Heute, zwei Jahre später, kann es eigentlich keinen Zweifel mehr geben, dass sich in dem schillernden Aurakostüm des südafrikanischen Studienabbrechers, der inzwischen zum welterobernden Re-volutionär der Autoindustrie, Erfinder eines eigenen Raumschiffprogramms und neurotechnologischen Pionier einer zukünftigen Lebenswelt aufgestiegen ist, ein hartgesottener Libertärer mit rechtskonservativer Teilidentität steckt. Musks intellektuelle Triebstruktur zeichnet sich eben nicht nur durch jenen futuristischen Erfindergeist aus, dem man ihm, dem „neuen Leonardo“, so oft zugeschrieben hat. Er ist auch von jenem wahrnehmungsverändernden Hassgift infiziert, das ihn in der „woken Linken“ den Teufel auf Erden erkennen lässt. Gerade weil Musk eben nicht nur in progressiven, sondern auch in erzmetaphysischen Kategorien denkt und das „Woke“ im alttestamentarischen Sinne als Plage kategorisiert, die Unheil über die Menschheit bringt, ist er auch ein neorechter Revolutionär. Einer, der deshalb plötzlich breitbeinig unter einer Autobahnbrücke an der mexikanischen Grenze steht und einem Sheriff vor Ort das Mikrofon hinhält, damit der über Kontrollverlust und massenhafte Einwanderung von Kriminellen berichten kann.

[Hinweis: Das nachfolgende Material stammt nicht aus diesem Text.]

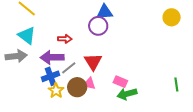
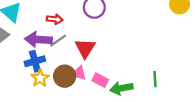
gray line: (69, 68) -> (58, 41), moved
pink rectangle: (120, 82) -> (100, 80), moved
green line: (176, 84) -> (155, 79), moved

Wirkung der Weltanschauung
Das alles sei nur noch einmal in Erinnerung gerufen, um auf die Frage zu antworten: In was für ein Auto steige ich, wenn ich in einen Tesla steige? Bisher ist interessanterweise von ideologisch motivierten Anti-Tesla-Kampagnen oder gar Boykottaufrufen nichts zu hören gewesen. Noch wird offensichtlich niemand mit reaktionärem Gedankengut assoziiert, der mit einem Model S vorfährt. Das ist in unserer sonst so zensurbereiten Moralgesellschaft erstaunlich. Und kann am Ende nur mit einer strategischen Ausgleichlogik erklärt werden, nach der die umweltschonende Kraft des Elektroautos die giftige Wirkung der Weltanschauung aufwiegt.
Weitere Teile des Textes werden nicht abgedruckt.